Step 6 — Communicate and Close Incident

Post to #incident channel:

✅ Rollback complete
Service: transaction-service
Rolled back: v1.2.0 → v1.1.5
Time to recover: 12 minutes
Error rate: back to < 0.1%
DB down-migration: applied ✅
Inflight smoke tests: ✅ all passing

Root cause investigation ongoing — PIR within 48 hours.
Deployment of v1.2.0 blocked until root cause resolved.

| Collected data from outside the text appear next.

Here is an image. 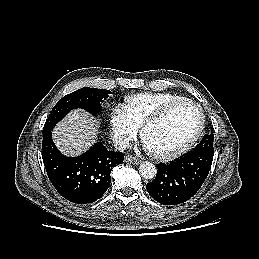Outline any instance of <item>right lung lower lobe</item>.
Here are the masks:
<instances>
[{
	"instance_id": "obj_1",
	"label": "right lung lower lobe",
	"mask_w": 259,
	"mask_h": 259,
	"mask_svg": "<svg viewBox=\"0 0 259 259\" xmlns=\"http://www.w3.org/2000/svg\"><path fill=\"white\" fill-rule=\"evenodd\" d=\"M122 152L109 151L101 142L78 157H66L52 140L51 131L43 134L42 159L47 175L67 200L77 204L101 198L111 183V170L123 163Z\"/></svg>"
}]
</instances>
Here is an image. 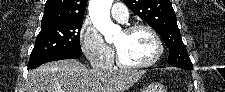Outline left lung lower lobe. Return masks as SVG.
Returning a JSON list of instances; mask_svg holds the SVG:
<instances>
[{
    "label": "left lung lower lobe",
    "mask_w": 225,
    "mask_h": 92,
    "mask_svg": "<svg viewBox=\"0 0 225 92\" xmlns=\"http://www.w3.org/2000/svg\"><path fill=\"white\" fill-rule=\"evenodd\" d=\"M172 66L179 67V68L184 69V70H191V69H193V66L192 65L191 66H186V65H172Z\"/></svg>",
    "instance_id": "1"
}]
</instances>
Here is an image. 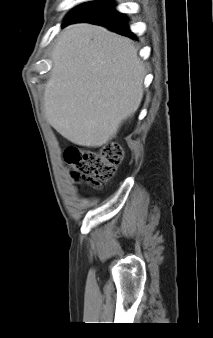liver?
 Instances as JSON below:
<instances>
[{
	"mask_svg": "<svg viewBox=\"0 0 213 338\" xmlns=\"http://www.w3.org/2000/svg\"><path fill=\"white\" fill-rule=\"evenodd\" d=\"M44 86L48 123L70 142L100 147L140 106L145 68L126 37L87 23L66 27Z\"/></svg>",
	"mask_w": 213,
	"mask_h": 338,
	"instance_id": "obj_1",
	"label": "liver"
}]
</instances>
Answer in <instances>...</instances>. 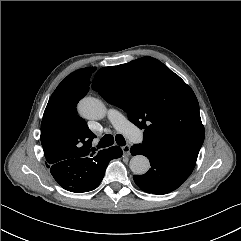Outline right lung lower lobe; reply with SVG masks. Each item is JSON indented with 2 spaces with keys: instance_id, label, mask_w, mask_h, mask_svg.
Masks as SVG:
<instances>
[{
  "instance_id": "obj_1",
  "label": "right lung lower lobe",
  "mask_w": 241,
  "mask_h": 241,
  "mask_svg": "<svg viewBox=\"0 0 241 241\" xmlns=\"http://www.w3.org/2000/svg\"><path fill=\"white\" fill-rule=\"evenodd\" d=\"M121 156L122 149L114 146L84 157L47 161L46 166L62 188L82 193L97 188L104 177L108 163Z\"/></svg>"
}]
</instances>
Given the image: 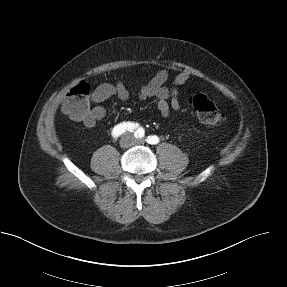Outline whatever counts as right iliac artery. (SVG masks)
<instances>
[{
  "label": "right iliac artery",
  "instance_id": "right-iliac-artery-1",
  "mask_svg": "<svg viewBox=\"0 0 287 287\" xmlns=\"http://www.w3.org/2000/svg\"><path fill=\"white\" fill-rule=\"evenodd\" d=\"M134 130H136L134 133L135 137H137V138L144 137L145 132H144L143 128L138 127V124H135L132 122L120 123V124L116 125L112 130V136L114 138H118L119 136L124 134L126 131L133 132Z\"/></svg>",
  "mask_w": 287,
  "mask_h": 287
}]
</instances>
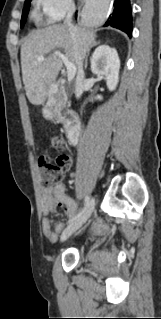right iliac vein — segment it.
I'll use <instances>...</instances> for the list:
<instances>
[{"instance_id": "1", "label": "right iliac vein", "mask_w": 161, "mask_h": 319, "mask_svg": "<svg viewBox=\"0 0 161 319\" xmlns=\"http://www.w3.org/2000/svg\"><path fill=\"white\" fill-rule=\"evenodd\" d=\"M94 207V199L91 200L87 210L75 221L71 222L62 232L60 236V241L64 242L69 236H71L75 231H77L90 217Z\"/></svg>"}]
</instances>
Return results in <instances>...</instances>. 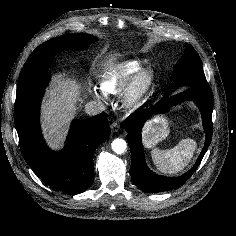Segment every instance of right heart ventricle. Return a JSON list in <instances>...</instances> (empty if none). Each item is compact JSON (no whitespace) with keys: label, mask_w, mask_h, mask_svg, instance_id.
<instances>
[{"label":"right heart ventricle","mask_w":236,"mask_h":236,"mask_svg":"<svg viewBox=\"0 0 236 236\" xmlns=\"http://www.w3.org/2000/svg\"><path fill=\"white\" fill-rule=\"evenodd\" d=\"M142 61L132 59L111 67L101 78L100 86L105 94L117 95L141 69Z\"/></svg>","instance_id":"e07e8e85"}]
</instances>
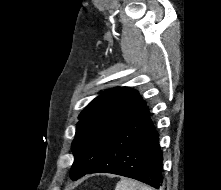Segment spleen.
Here are the masks:
<instances>
[{"instance_id":"1","label":"spleen","mask_w":221,"mask_h":190,"mask_svg":"<svg viewBox=\"0 0 221 190\" xmlns=\"http://www.w3.org/2000/svg\"><path fill=\"white\" fill-rule=\"evenodd\" d=\"M115 190H153L137 181L124 179L117 183Z\"/></svg>"}]
</instances>
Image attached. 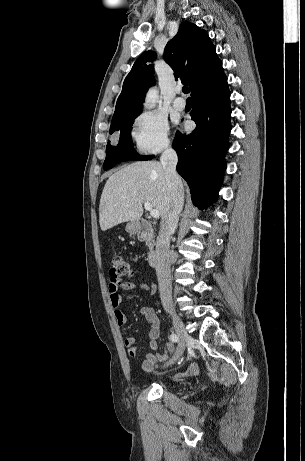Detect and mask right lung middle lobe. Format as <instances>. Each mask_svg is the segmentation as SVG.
Returning a JSON list of instances; mask_svg holds the SVG:
<instances>
[{
  "mask_svg": "<svg viewBox=\"0 0 305 461\" xmlns=\"http://www.w3.org/2000/svg\"><path fill=\"white\" fill-rule=\"evenodd\" d=\"M137 116L138 115L124 119L110 129V134L115 131H119L120 138L118 144H111L110 141L107 143L106 159L103 164V168L105 170H108L123 161L149 160L152 158V156L138 155L133 148L130 130L132 123Z\"/></svg>",
  "mask_w": 305,
  "mask_h": 461,
  "instance_id": "obj_1",
  "label": "right lung middle lobe"
}]
</instances>
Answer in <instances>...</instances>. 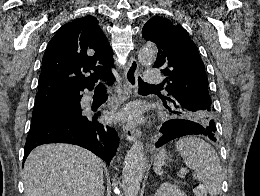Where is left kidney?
Returning <instances> with one entry per match:
<instances>
[{
	"label": "left kidney",
	"instance_id": "5707ae66",
	"mask_svg": "<svg viewBox=\"0 0 260 196\" xmlns=\"http://www.w3.org/2000/svg\"><path fill=\"white\" fill-rule=\"evenodd\" d=\"M154 196H186V194H184L183 190H180L178 186L164 182V184H160Z\"/></svg>",
	"mask_w": 260,
	"mask_h": 196
}]
</instances>
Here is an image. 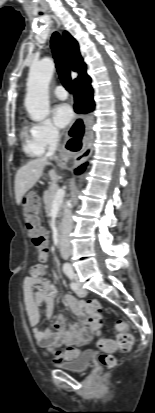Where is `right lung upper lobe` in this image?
I'll return each instance as SVG.
<instances>
[{"mask_svg": "<svg viewBox=\"0 0 155 413\" xmlns=\"http://www.w3.org/2000/svg\"><path fill=\"white\" fill-rule=\"evenodd\" d=\"M63 35L71 69L78 71L79 76L86 73V65L80 55L77 41L66 31Z\"/></svg>", "mask_w": 155, "mask_h": 413, "instance_id": "1", "label": "right lung upper lobe"}]
</instances>
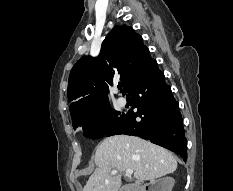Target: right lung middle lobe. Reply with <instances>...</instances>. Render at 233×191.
<instances>
[{
  "label": "right lung middle lobe",
  "instance_id": "dd1d6c3e",
  "mask_svg": "<svg viewBox=\"0 0 233 191\" xmlns=\"http://www.w3.org/2000/svg\"><path fill=\"white\" fill-rule=\"evenodd\" d=\"M124 113L113 110L104 103L72 117L73 128L82 127L85 137L98 139L106 136L121 120Z\"/></svg>",
  "mask_w": 233,
  "mask_h": 191
}]
</instances>
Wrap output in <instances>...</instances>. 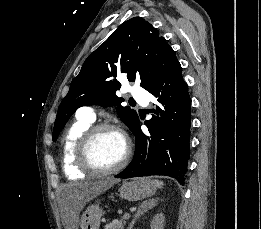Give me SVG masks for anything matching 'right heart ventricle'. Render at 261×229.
Wrapping results in <instances>:
<instances>
[{"label": "right heart ventricle", "instance_id": "obj_1", "mask_svg": "<svg viewBox=\"0 0 261 229\" xmlns=\"http://www.w3.org/2000/svg\"><path fill=\"white\" fill-rule=\"evenodd\" d=\"M93 125V121L82 115L81 109L76 113L74 122L66 130L60 147L61 162L66 173L84 174L77 162V145L83 134Z\"/></svg>", "mask_w": 261, "mask_h": 229}]
</instances>
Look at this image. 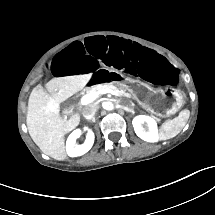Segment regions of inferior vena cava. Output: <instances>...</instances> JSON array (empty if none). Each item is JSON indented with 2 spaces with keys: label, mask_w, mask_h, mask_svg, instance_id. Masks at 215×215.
<instances>
[{
  "label": "inferior vena cava",
  "mask_w": 215,
  "mask_h": 215,
  "mask_svg": "<svg viewBox=\"0 0 215 215\" xmlns=\"http://www.w3.org/2000/svg\"><path fill=\"white\" fill-rule=\"evenodd\" d=\"M96 111H97L96 105L93 104L86 105L82 109V115L85 119L91 120L94 118Z\"/></svg>",
  "instance_id": "inferior-vena-cava-1"
}]
</instances>
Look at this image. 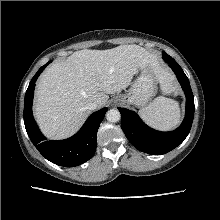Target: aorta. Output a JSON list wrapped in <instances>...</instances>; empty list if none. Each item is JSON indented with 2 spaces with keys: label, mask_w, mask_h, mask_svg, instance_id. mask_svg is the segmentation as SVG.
<instances>
[{
  "label": "aorta",
  "mask_w": 220,
  "mask_h": 220,
  "mask_svg": "<svg viewBox=\"0 0 220 220\" xmlns=\"http://www.w3.org/2000/svg\"><path fill=\"white\" fill-rule=\"evenodd\" d=\"M121 118V114L117 109H110L107 113H106V119L109 122H117L119 121Z\"/></svg>",
  "instance_id": "aorta-1"
}]
</instances>
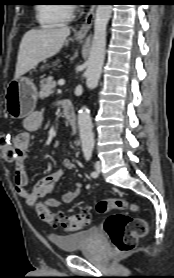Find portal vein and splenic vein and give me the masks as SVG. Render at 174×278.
I'll use <instances>...</instances> for the list:
<instances>
[{
	"instance_id": "1",
	"label": "portal vein and splenic vein",
	"mask_w": 174,
	"mask_h": 278,
	"mask_svg": "<svg viewBox=\"0 0 174 278\" xmlns=\"http://www.w3.org/2000/svg\"><path fill=\"white\" fill-rule=\"evenodd\" d=\"M64 83H65L64 81H59V85H60V86H63Z\"/></svg>"
}]
</instances>
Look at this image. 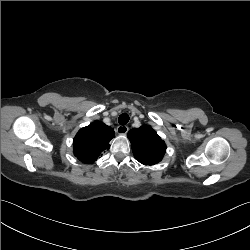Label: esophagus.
Returning <instances> with one entry per match:
<instances>
[{
	"label": "esophagus",
	"mask_w": 250,
	"mask_h": 250,
	"mask_svg": "<svg viewBox=\"0 0 250 250\" xmlns=\"http://www.w3.org/2000/svg\"><path fill=\"white\" fill-rule=\"evenodd\" d=\"M128 130H129V128H128V126H126V125H119L118 127H117V133L118 134H126L127 132H128Z\"/></svg>",
	"instance_id": "obj_1"
}]
</instances>
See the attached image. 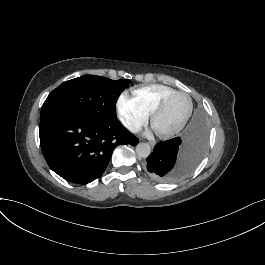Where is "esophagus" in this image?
I'll list each match as a JSON object with an SVG mask.
<instances>
[{"mask_svg":"<svg viewBox=\"0 0 265 265\" xmlns=\"http://www.w3.org/2000/svg\"><path fill=\"white\" fill-rule=\"evenodd\" d=\"M149 144L153 147L155 145L154 142H149Z\"/></svg>","mask_w":265,"mask_h":265,"instance_id":"1","label":"esophagus"}]
</instances>
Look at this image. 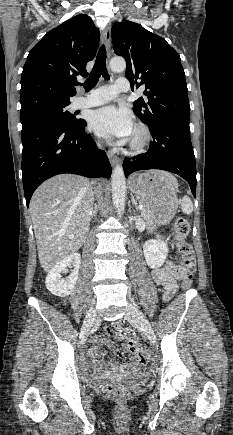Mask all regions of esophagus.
<instances>
[{
	"label": "esophagus",
	"mask_w": 233,
	"mask_h": 435,
	"mask_svg": "<svg viewBox=\"0 0 233 435\" xmlns=\"http://www.w3.org/2000/svg\"><path fill=\"white\" fill-rule=\"evenodd\" d=\"M102 40H103V42L105 44L108 58H110V53H111V25L110 24H108L105 27V29L103 30V32H102ZM107 156L109 158V161H110L111 165L115 166L117 164V162H118V159H117L116 155L113 152L108 151L107 152Z\"/></svg>",
	"instance_id": "obj_1"
}]
</instances>
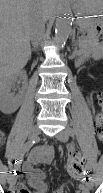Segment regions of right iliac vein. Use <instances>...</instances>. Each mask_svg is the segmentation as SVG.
<instances>
[{"mask_svg": "<svg viewBox=\"0 0 103 193\" xmlns=\"http://www.w3.org/2000/svg\"><path fill=\"white\" fill-rule=\"evenodd\" d=\"M40 134V129L37 126H34L31 131H30V139H36L38 137V135ZM15 181V174L11 173L8 177V182L10 184H13Z\"/></svg>", "mask_w": 103, "mask_h": 193, "instance_id": "1", "label": "right iliac vein"}]
</instances>
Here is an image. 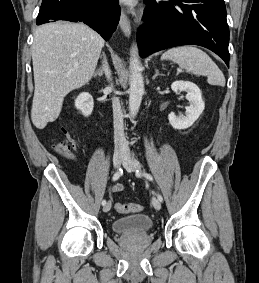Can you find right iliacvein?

Rollback for Blue/Green Deployments

Blue/Green makes rollback even simpler — just switch traffic back:

# Switch load balancer back to the blue (old) environment
# AWS ALB example:
aws elbv2 modify-listener \
--listener-arn $LISTENER_ARN \
--default-actions Type=forward,TargetGroupArn=$BLUE_TARGET_GROUP_ARN

# The green environment remains running and healthy —
# can be inspected and fixed without time pressure

Rollback for Canary Deployments

If using Argo Rollouts or Flagger, rollback can be triggered automatically or manually:

# Argo Rollouts manual rollback
kubectl argo rollouts abort transaction-service
kubectl argo rollouts undo transaction-service

# Flagger — rollback is automatic when metric thresholds are breached
# Configure thresholds in the Canary resource:
# canary.yaml
apiVersion: flagger.app/v1beta1
kind: Canary
spec:
analysis:
threshold: 3 # number of failed checks before rollback
maxWeight: 50 # maximum canary traffic weight
stepWeight: 10 # increment per step
metrics:
- name: request-success-rate
thresholdRange:
min: 99 # rollback if success rate < 99%
interval: 1m
- name: request-duration
thresholdRange:
max: 500 # rollback if p99 latency > 500ms
interval: 1m

Rollback Testing

Rollback procedures must be tested before production incidents:

ActivityFrequency
Dry-run Kubernetes rollback in stagingEvery release
Test down migration in staging against a copy of prod dataEvery migration
Chaos engineering: simulate a failed deploymentQuarterly
Fire drill: execute the full rollback runbookSemi-annually

Checklist

  • Incident declared and stakeholders notified
  • Decision to roll-backward documented (rationale)
  • Database snapshot taken (if migration involved)
  • Kubernetes rollback executed (kubectl rollout undo)
  • Down migration run and verified (if applicable)
  • Inflight smoke tests passed on rolled-back version
  • Monitoring dashboards confirm recovery
  • Feature flag disabled to prevent re-triggering
  • Incident closed and stakeholders notified of recovery
  • Broken version blocked in CI/CD pipeline
  • Post-incident review scheduled (within 48 hours)

Rollback is Not Failure

A fast, clean rollback is a sign of engineering maturity. The failure is not the rollback — the failure is shipping untested code, or being unable to rollback when needed.